- _What to produce_
Look through the entries below and extract exactly the lines from the one containing "текущие значения сигнала и уст" through the one containing "GOOGLE ADS SIDE BAR", ends included.

------------

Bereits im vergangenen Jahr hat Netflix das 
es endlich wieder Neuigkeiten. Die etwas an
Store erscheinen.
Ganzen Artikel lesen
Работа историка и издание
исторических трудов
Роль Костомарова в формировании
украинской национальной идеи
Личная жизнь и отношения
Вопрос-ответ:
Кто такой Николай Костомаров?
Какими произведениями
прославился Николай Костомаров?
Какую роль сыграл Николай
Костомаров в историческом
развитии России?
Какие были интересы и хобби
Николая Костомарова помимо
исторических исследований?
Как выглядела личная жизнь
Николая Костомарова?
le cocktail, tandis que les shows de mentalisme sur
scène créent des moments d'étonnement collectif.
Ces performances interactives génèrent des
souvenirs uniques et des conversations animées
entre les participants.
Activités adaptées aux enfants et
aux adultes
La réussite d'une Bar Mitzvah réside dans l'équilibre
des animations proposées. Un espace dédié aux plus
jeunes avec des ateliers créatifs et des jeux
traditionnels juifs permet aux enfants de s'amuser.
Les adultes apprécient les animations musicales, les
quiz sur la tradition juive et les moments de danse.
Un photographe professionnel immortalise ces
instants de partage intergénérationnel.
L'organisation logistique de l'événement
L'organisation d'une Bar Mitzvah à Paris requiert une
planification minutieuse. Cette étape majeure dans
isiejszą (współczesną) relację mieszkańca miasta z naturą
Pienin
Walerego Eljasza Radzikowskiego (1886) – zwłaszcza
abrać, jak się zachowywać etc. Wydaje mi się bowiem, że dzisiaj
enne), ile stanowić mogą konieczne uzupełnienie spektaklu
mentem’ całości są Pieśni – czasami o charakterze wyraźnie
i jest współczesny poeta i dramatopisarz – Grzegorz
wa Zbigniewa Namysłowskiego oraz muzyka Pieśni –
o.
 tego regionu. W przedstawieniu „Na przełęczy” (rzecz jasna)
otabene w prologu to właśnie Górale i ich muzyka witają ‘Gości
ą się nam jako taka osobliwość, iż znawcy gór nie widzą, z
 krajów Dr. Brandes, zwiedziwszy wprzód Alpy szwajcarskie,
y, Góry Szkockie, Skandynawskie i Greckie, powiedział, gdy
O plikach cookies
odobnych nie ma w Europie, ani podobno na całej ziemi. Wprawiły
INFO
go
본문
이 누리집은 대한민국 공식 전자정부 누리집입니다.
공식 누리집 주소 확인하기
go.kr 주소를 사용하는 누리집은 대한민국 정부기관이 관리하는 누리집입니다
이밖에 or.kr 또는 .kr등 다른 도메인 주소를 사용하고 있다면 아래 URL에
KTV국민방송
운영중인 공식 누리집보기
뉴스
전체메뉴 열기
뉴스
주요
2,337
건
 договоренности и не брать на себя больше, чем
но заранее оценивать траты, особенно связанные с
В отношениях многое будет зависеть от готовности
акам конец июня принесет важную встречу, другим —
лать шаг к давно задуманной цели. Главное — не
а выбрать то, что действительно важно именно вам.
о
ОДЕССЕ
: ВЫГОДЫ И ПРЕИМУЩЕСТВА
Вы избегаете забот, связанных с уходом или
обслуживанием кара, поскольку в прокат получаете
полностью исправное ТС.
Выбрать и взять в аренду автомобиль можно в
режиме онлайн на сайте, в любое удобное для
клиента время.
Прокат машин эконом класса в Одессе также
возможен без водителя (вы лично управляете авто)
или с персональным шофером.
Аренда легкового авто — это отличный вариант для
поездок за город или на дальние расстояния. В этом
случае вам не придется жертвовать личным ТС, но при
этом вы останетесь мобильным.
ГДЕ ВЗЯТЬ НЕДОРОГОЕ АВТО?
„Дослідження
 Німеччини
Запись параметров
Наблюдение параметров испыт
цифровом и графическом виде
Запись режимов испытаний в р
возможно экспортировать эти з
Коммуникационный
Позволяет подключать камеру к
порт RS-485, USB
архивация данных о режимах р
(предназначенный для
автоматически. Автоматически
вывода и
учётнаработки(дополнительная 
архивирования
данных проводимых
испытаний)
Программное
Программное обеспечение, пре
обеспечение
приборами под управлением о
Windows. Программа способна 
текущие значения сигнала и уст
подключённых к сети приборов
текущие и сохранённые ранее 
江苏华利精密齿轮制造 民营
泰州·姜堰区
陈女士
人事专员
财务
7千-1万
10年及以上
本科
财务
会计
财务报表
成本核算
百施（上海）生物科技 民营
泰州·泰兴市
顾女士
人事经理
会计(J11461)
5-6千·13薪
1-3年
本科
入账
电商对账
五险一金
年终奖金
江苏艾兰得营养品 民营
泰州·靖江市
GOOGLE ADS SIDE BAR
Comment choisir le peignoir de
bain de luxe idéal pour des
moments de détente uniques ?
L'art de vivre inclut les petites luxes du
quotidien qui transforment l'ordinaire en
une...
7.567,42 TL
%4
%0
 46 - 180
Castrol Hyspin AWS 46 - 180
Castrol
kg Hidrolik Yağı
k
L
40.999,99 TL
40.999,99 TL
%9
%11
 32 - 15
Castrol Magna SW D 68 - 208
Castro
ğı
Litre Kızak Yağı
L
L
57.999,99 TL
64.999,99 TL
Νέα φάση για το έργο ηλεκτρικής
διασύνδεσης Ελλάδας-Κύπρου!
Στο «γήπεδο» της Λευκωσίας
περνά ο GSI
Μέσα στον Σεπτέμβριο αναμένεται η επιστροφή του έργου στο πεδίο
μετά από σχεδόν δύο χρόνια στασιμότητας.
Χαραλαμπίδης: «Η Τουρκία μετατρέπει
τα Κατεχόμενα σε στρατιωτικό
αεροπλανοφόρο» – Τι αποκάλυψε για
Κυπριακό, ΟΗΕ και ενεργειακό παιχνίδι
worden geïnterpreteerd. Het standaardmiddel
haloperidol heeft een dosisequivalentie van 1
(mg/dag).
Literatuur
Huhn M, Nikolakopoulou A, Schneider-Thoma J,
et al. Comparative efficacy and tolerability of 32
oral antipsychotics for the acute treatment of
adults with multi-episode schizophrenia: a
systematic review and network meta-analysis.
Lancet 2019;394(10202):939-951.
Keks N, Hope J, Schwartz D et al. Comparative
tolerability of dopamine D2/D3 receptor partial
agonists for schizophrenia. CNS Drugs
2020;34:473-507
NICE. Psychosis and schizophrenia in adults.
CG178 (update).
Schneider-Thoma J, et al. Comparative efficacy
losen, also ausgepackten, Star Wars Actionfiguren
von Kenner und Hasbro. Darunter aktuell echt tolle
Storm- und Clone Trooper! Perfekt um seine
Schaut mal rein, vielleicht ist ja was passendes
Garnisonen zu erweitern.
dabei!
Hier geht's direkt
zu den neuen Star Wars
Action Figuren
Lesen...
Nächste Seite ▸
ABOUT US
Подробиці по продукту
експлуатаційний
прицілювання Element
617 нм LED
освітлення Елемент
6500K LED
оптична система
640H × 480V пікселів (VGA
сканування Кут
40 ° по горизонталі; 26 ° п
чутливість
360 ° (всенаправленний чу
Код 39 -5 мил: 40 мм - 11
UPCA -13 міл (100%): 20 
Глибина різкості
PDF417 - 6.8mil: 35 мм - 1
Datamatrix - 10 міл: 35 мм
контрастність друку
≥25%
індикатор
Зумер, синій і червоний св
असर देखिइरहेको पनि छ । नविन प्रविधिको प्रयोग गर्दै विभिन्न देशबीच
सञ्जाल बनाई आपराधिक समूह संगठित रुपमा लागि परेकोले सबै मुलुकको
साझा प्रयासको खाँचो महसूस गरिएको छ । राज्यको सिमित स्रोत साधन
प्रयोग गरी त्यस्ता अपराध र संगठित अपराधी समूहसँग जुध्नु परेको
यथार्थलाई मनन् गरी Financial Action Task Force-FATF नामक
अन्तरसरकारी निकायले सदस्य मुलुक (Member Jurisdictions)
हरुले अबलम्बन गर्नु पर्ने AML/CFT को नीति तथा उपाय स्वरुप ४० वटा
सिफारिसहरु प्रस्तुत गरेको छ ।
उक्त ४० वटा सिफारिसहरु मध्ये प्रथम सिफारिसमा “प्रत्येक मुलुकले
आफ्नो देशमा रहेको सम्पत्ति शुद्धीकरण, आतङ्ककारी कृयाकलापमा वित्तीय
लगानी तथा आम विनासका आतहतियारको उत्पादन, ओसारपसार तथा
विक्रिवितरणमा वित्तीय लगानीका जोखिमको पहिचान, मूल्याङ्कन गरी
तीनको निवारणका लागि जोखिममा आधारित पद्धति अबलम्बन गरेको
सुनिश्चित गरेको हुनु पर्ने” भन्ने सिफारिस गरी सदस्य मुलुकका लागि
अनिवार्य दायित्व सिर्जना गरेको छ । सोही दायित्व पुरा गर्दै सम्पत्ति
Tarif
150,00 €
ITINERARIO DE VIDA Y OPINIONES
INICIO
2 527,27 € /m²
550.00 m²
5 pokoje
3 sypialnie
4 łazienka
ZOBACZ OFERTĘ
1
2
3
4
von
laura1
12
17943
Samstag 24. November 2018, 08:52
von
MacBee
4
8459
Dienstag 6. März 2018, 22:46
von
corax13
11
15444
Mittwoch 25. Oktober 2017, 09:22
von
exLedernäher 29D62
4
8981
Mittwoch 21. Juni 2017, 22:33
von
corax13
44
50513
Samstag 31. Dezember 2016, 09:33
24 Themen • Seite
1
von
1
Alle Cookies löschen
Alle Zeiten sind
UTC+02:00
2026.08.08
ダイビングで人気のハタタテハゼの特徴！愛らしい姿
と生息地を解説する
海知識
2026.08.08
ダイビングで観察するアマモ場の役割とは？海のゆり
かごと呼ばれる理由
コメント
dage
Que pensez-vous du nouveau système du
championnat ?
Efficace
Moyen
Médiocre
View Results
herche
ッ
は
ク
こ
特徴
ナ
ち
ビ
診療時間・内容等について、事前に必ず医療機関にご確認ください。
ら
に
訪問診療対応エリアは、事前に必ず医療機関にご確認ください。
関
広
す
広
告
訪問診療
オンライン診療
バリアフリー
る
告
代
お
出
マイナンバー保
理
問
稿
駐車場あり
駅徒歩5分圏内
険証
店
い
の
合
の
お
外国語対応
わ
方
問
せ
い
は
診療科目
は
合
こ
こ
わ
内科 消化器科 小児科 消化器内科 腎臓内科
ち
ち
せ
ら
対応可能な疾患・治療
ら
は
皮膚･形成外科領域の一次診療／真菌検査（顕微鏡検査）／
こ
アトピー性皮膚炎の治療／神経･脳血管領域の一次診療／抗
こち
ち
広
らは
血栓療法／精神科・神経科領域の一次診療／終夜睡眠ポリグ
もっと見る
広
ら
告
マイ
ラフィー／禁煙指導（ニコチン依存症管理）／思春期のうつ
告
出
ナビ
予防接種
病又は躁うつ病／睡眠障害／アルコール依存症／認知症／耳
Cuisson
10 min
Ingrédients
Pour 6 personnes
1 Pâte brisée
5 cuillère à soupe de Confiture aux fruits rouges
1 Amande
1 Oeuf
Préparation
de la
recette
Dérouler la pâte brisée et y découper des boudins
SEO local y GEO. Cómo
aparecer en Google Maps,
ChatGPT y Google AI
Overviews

------------

- _Written solution_
текущие значения сигнала и уст
подключённых к сети приборов
текущие и сохранённые ранее 
江苏华利精密齿轮制造 民营
泰州·姜堰区
陈女士
人事专员
财务
7千-1万
10年及以上
本科
财务
会计
财务报表
成本核算
百施（上海）生物科技 民营
泰州·泰兴市
顾女士
人事经理
会计(J11461)
5-6千·13薪
1-3年
本科
入账
电商对账
五险一金
年终奖金
江苏艾兰得营养品 民营
泰州·靖江市
GOOGLE ADS SIDE BAR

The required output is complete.